INFORMATION SUPPLIED:
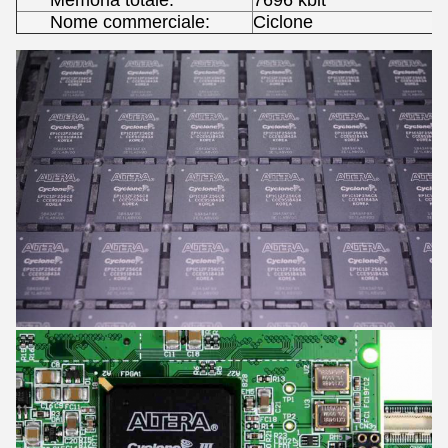
Memoria totale:
7696 kbit
Nome commerciale:
Ciclone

DIRECTIONS:
Set the listing down verbatim, excluding pictures.

TASK RESULT:
Memoria totale:
7696 kbit
Nome commerciale:
Ciclone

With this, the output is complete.